Together, their collective role was to restore spawning zones in Cheewaht Lake that had been impacted by logging over the past decades.
“Parks Canada funded this project, but the reason was that we had a letter of request [from the Ditidaht First Nations],” said Tyne.
In 2022, members of the Ditidaht community aided Parks Canada and contractors brought an excavator through a temporary access road to remove more than 3,000 cubic metres of sediment and debris from the stream. The next part of the restoration process focused on stabilizing the stream channels, improving water flow, strategically placing logs to reduce future blockages, and protecting spawning and rearing habitats over a one-kilometre section of the river.
Last fall, the working crew noticed a high increase in adult sockeye, counting up to 1,300 fish in a single day in the creeks, as they spawn and serve as a constant food source for black bears in the area.

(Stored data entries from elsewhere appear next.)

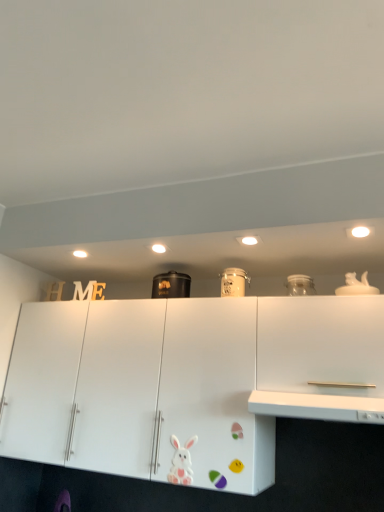 Question: In which direction should I rotate to look at black matte container at center, which is the 1th appliance in left-to-right order?

Choices:
 (A) right
 (B) left

Answer: (B)

Question: Is white matte rabbit at lower center positioned before black matte container at center, which is the second appliance in right-to-left order?

Choices:
 (A) no
 (B) yes

Answer: (B)

Question: Is white matte rabbit at lower center facing away from black matte container at center, which is the 1th appliance in left-to-right order?

Choices:
 (A) yes
 (B) no

Answer: (B)

Question: From a real-world perspective, is white matte rabbit at lower center located beneath black matte container at center, acting as the 2th appliance starting from the front?

Choices:
 (A) yes
 (B) no

Answer: (A)

Question: Does white matte rabbit at lower center appear on the right side of black matte container at center, acting as the 2th appliance starting from the front?

Choices:
 (A) no
 (B) yes

Answer: (B)

Question: Would you consider white matte rabbit at lower center to be distant from black matte container at center, which is the 1th appliance in left-to-right order?

Choices:
 (A) yes
 (B) no

Answer: (B)

Question: Is white matte rabbit at lower center oriented towards black matte container at center, which is the 1th appliance in left-to-right order?

Choices:
 (A) yes
 (B) no

Answer: (B)

Question: Would you say white matte cabinet at right is outside white glossy counter top at center?

Choices:
 (A) yes
 (B) no

Answer: (A)

Question: From a real-world perspective, is white matte cabinet at right positioned over white glossy counter top at center based on gravity?

Choices:
 (A) no
 (B) yes

Answer: (B)

Question: Is white matte cabinet at right behind white glossy counter top at center?

Choices:
 (A) no
 (B) yes

Answer: (B)

Question: Is white matte cabinet at right looking in the opposite direction of white glossy counter top at center?

Choices:
 (A) no
 (B) yes

Answer: (A)

Question: Is white matte cabinet at right aimed at white glossy counter top at center?

Choices:
 (A) yes
 (B) no

Answer: (A)

Question: Is white matte cabinet at right shorter than white glossy counter top at center?

Choices:
 (A) no
 (B) yes

Answer: (A)

Question: Is white matte rabbit at lower center at the left side of white matte cabinet at right?

Choices:
 (A) no
 (B) yes

Answer: (B)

Parks Canada and the Ditidaht First Nation plan to monitor the stream for the next five years to measure the effectiveness of the restoration effort, tracking water quality, stream levels, rainfall and salmon numbers to assess the long-term ecosystem health.
Collaborators in the project are well aware that full ecological recovery will take time. Wright shared that it may take 20 years or more to fully assess the long-term effectiveness of their restoration efforts.
“Stream restoration is a long-term process,” noted Tyne. “Just because the work is done, the streams are very dynamic, and it's a long-term commitment, and the leadership of the Ditidaht First Nation was the driving force and the inspiration for this Project.”